§ **Work to complete**:
Go through the data line by line. Copy each one holding the string "this".

§ **Data supplied**:
———

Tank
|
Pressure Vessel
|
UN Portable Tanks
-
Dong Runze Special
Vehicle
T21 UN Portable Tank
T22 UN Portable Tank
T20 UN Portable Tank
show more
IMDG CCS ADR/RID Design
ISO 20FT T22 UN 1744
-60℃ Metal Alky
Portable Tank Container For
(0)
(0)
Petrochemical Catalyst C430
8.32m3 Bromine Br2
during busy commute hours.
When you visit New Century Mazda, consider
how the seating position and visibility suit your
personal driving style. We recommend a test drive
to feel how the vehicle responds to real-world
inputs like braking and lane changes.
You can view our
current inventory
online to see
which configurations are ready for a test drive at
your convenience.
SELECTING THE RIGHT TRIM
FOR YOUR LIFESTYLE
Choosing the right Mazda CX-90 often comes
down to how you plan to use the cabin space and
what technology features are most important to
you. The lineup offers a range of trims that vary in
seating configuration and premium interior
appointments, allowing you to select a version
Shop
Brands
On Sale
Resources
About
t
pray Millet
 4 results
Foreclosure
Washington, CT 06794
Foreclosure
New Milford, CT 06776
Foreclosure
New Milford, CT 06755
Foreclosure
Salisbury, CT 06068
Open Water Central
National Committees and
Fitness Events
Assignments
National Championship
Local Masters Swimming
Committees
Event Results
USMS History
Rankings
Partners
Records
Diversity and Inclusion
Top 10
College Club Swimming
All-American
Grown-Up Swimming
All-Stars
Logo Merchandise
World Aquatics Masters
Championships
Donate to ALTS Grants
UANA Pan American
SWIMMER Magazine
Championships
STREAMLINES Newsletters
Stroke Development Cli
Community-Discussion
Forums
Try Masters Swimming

———

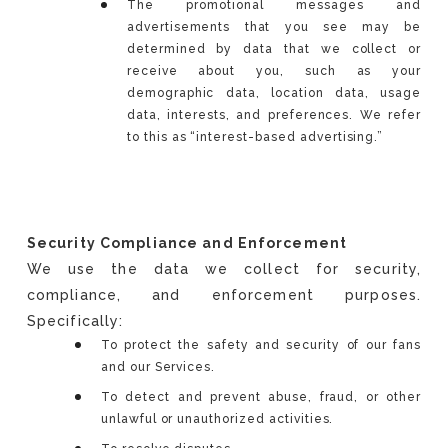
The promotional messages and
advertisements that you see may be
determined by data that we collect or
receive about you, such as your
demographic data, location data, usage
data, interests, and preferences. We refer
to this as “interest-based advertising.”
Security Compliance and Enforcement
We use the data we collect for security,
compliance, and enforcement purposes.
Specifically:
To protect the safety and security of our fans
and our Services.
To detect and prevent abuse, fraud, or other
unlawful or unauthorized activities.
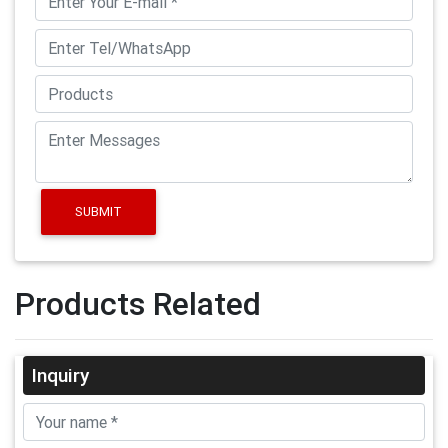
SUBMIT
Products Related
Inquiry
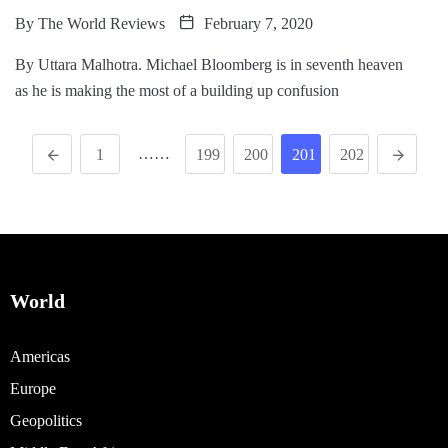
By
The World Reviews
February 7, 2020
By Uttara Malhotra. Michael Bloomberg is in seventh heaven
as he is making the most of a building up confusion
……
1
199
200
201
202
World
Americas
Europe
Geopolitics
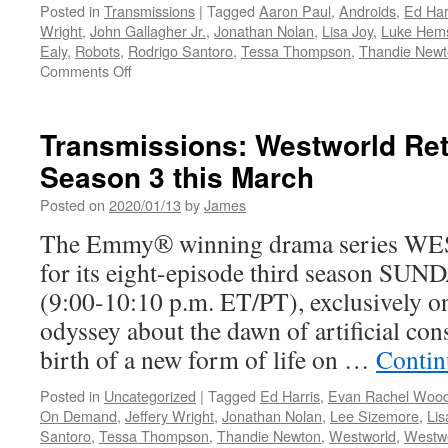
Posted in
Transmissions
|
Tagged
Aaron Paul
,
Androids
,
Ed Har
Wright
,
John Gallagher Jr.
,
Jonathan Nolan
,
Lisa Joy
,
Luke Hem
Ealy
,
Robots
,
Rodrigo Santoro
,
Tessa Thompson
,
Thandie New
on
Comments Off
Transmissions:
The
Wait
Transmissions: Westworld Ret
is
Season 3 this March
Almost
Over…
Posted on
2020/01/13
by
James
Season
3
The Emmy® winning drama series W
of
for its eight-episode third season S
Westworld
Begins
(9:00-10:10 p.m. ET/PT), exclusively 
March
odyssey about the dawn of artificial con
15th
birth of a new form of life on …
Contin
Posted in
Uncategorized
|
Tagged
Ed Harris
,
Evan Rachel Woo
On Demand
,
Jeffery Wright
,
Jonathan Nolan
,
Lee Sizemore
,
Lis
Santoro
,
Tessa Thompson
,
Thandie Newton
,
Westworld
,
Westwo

———

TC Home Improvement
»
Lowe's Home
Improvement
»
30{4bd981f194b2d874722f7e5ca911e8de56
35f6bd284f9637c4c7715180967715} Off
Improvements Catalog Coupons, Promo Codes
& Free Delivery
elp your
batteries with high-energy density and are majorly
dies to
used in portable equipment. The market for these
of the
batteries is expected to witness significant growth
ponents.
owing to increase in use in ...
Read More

———

§ **Task answer**:
to this as “interest-based advertising.”
Season 3 this March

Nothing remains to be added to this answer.